Highlights & Insights¶

The most interesting aspect of the paper is redefining the retrieval head from a "fixed organ within the model" to a "functional role activated by state." This is crucial for interpretability, pruning, and retrieval-augmented reasoning.
The hidden-state probe is a highly transferable tool. It allows dynamic mechanisms to go beyond post-hoc analysis and become online inference control signals.
The implications for KV cache compression are direct: statically pruning heads with low average importance might mistakenly remove long-tail but critical dynamic retrieval heads.
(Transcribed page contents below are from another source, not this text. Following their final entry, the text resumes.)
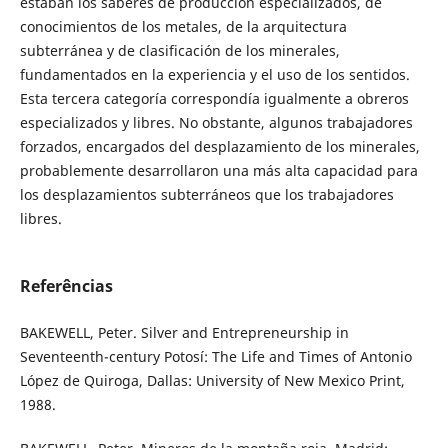
estaban los saberes de producción especializados, de
conocimientos de los metales, de la arquitectura
subterránea y de clasificación de los minerales,
fundamentados en la experiencia y el uso de los sentidos.
Esta tercera categoría correspondía igualmente a obreros
especializados y libres. No obstante, algunos trabajadores
forzados, encargados del desplazamiento de los minerales,
probablemente desarrollaron una más alta capacidad para
los desplazamientos subterráneos que los trabajadores
libres.
Referências
BAKEWELL, Peter. Silver and Entrepreneurship in
Seventeenth-century Potosí: The Life and Times of Antonio
López de Quiroga, Dallas: University of New Mexico Print,
1988.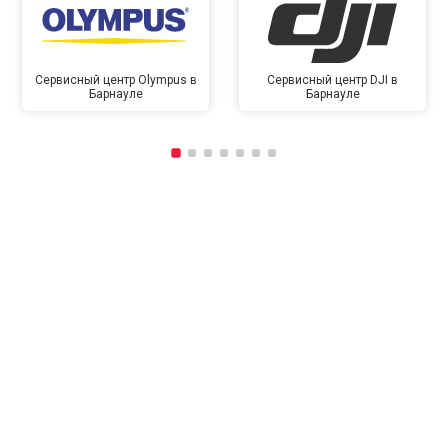
Сервисный центр Olympus в
Сервисный центр DJI в
Барнауле
Барнауле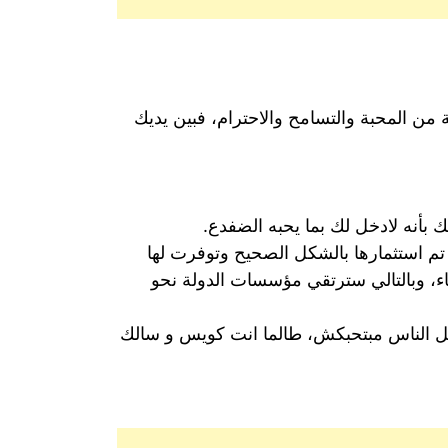
ة من المحبة والتسامح والاحترام، فبين يديك
 بأنه لادخل لك بما يحبه الضفدع.
 تم استثمارها بالشكل الصحيح وتوفرت لها
، وبالتالي سترتقي مؤسسات الدولة نحو
ل الناس مبتحبكش، طالما انت كويس و سالك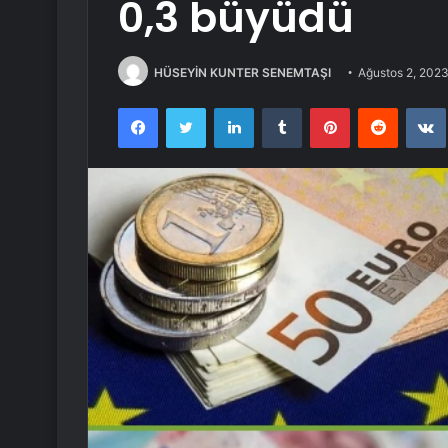
0,3 büyüdü
HÜSEYİN KUNTER SENEMTAŞI
Ağustos 2, 202
Facebook
Twitter
LinkedIn
Tumblr
Pinterest
Reddit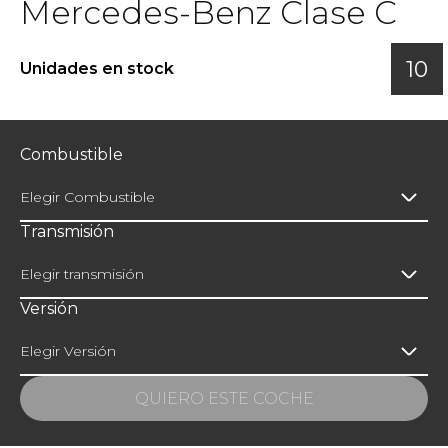
Mercedes-Benz Clase C
10
Unidades en stock
Combustible
Elegir Combustible
Transmisión
Elegir transmisión
Versión
Elegir Versión
QUIERO ESTE COCHE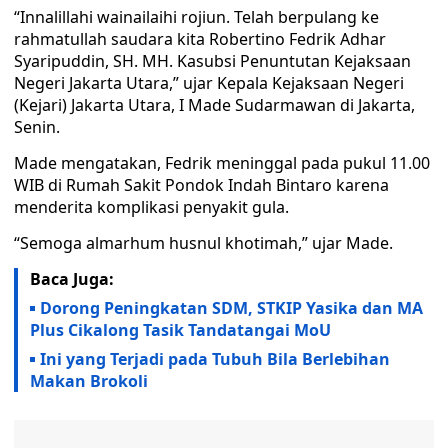
“Innalillahi wainailaihi rojiun. Telah berpulang ke
rahmatullah saudara kita Robertino Fedrik Adhar
Syaripuddin, SH. MH. Kasubsi Penuntutan Kejaksaan
Negeri Jakarta Utara,” ujar Kepala Kejaksaan Negeri
(Kejari) Jakarta Utara, I Made Sudarmawan di Jakarta,
Senin.
Made mengatakan, Fedrik meninggal pada pukul 11.00
WIB di Rumah Sakit Pondok Indah Bintaro karena
menderita komplikasi penyakit gula.
“Semoga almarhum husnul khotimah,” ujar Made.
Baca Juga:
Dorong Peningkatan SDM, STKIP Yasika dan MA
Plus Cikalong Tasik Tandatangai MoU
Ini yang Terjadi pada Tubuh Bila Berlebihan
Makan Brokoli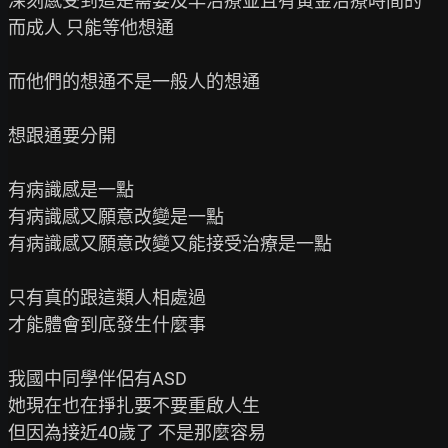
深刻感受到這是需要及早治療並且有黃金治療時間的

而成人 只能等他想通

而他們的想通不是一般人的想通

想跟通要分開

有病識感是一點

有病識感又願意改變是一點

有病識感又願意改變又能接受治療是一點

只有真的跟這類人相處過

才能體會到底發生什麼事

我國中同學伴侶有ASD

她現在也在掙扎要不要重啟人生

但因為接近40歲了 不是那麼容易
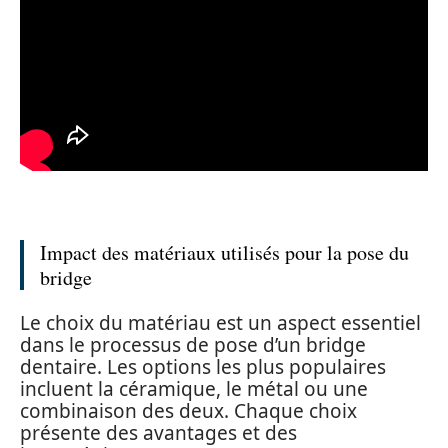
Impact des matériaux utilisés pour la pose du
bridge
Le choix du matériau est un aspect essentiel
dans le processus de pose d’un bridge
dentaire. Les options les plus populaires
incluent la céramique, le métal ou une
combinaison des deux. Chaque choix
présente des avantages et des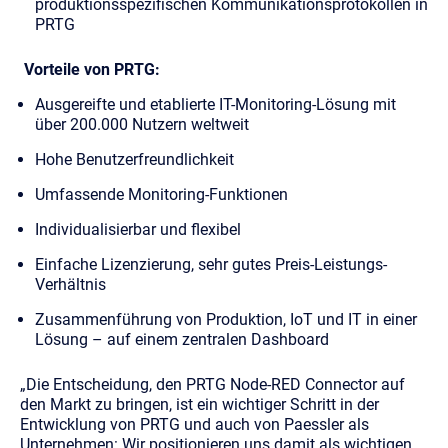
produktionsspezifischen Kommunikationsprotokollen in
PRTG
Vorteile von PRTG:
Ausgereifte und etablierte IT-Monitoring-Lösung mit
über 200.000 Nutzern weltweit
Hohe Benutzerfreundlichkeit
Umfassende Monitoring-Funktionen
Individualisierbar und flexibel
Einfache Lizenzierung, sehr gutes Preis-Leistungs-
Verhältnis
Zusammenführung von Produktion, IoT und IT in einer
Lösung – auf einem zentralen Dashboard
„Die Entscheidung, den PRTG Node-RED Connector auf
den Markt zu bringen, ist ein wichtiger Schritt in der
Entwicklung von PRTG und auch von Paessler als
Unternehmen: Wir positionieren uns damit als wichtigen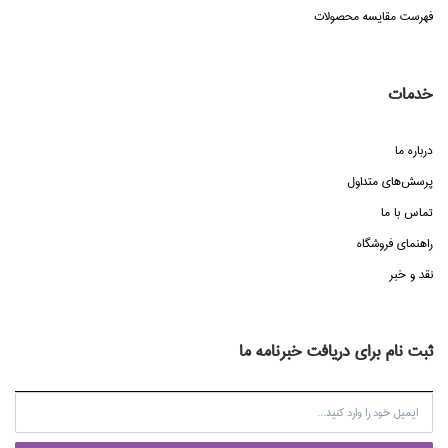
فهرست مقایسه محصولات
خدمات
درباره ما
پرسش‌هاي متداول
تماس با ما
راهنماي فروشگاه
نقد و خبر
ثبت نام برای دریافت خبرنامه ما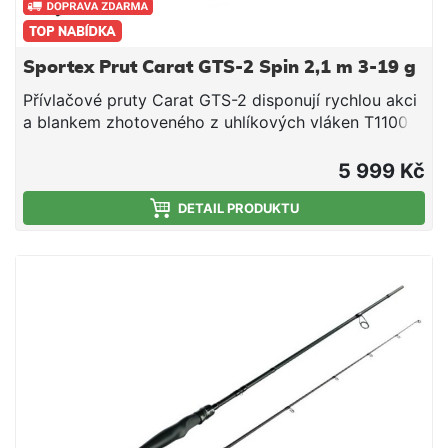
259g
Sportex Prut Carat GTS-2 Spin 2,1 m 3-19 g
Přívlačové pruty Carat GTS-2 disponují rychlou akci
a blankem zhotoveného z uhlíkových vláken T1100.
Speciálně navržené sedlo nejen dobře vypadá, ale
také výborně přenáší každý jeden záběr. Objevte
5 999 Kč
ultimátní lehkost a sílu prutů SPORTEX Carat GTS-2!
Použitý byl náš Helicore blank vyrobený z T1100
DETAIL PRODUKTU
uhlíku, který dodává prutům maximální výkon.
Rychlá akce prutů umožňuje špičkovou dynamiku a
to vše s minimálním chvěním. Špička prutů je úžasně
citlivá a umožňuje rozpoznat i ten nejjemnější záběr
nebo spolehlivě prozkoumat dno. SPORTEX =
garantovaná německá kvalita se zárukou 10let na
blank! Nezaostávají ani nahazovací vlastnosti prutů,
díky nimž bude daleké a přesné nahazování hračka.
Pro maximalizování těchto vlastností jsou pruty
osazeny špičkovými SEAGUIDE XOG/XQG/XOG-W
Future compression strategies should retain heads based on timestep.
It also inspires hallucination detection: if the model lacks retrieval head activation when generating factual claims, it may be an internal signal of "not truly orizing evidence from the context."

Limitations & Future Work¶

The Dynamic RAG experiments use attention masking to simulate context selection, rather than truly retrieving and concatenating external documents as in production RAG; deployment feasibility requires further validation.
The MLP probe is not an oracle; prediction errors may incorporate non-optimal heads into retrieval control, potentially introducing noise.
The experiments mainly cover NIAH and HotpotQA, which are still biased towards retrieval-intensive QA. Whether the same mechanism exists in long-form summarization, legal reasoning, or codebase QA needs testing.
The paper focuses on attention heads but does not further explain whether different dynamic heads form stable circuits or bind with specific semantic operations.

vs Wu et al. retrieval heads: Early works use dataset statistics to identify fixed retrieval heads; this paper emphasizes that the same model activates different heads at different generation steps, and static sets are only incomplete approximations.
vs QRHead / HeadKV: These methods already focus on query-aware or head-level importance but are still commonly used for static compression or re-ranking; this paper places token-level dynamics as the central object.
vs DRAGIN: DRAGIN decides when to retrieve; this paper further decides which internal retrieval heads and context windows should be relied upon at the current moment.
Insights: Future long-context inference can jointly model "when retrieval is needed," "which context segment to retrieve," and "which heads should be preserved."

Rating¶

Novelty: ⭐⭐⭐⭐⭐ The dynamic retrieval head perspective clearly challenges the static head statistical paradigm.
Experimental Thoroughness: ⭐⭐⭐⭐☆ Covers NIAH, HotpotQA, ablation, probe, and Dynamic RAG; scenario diversity could still be expanded.
Writing Quality: ⭐⭐⭐⭐☆ The three claims are well-organized with clear method details despite being technical.
Value: ⭐⭐⭐⭐☆ Highly inspiring for interpretability and reasoning system optimization; engineering implementation needs more validation.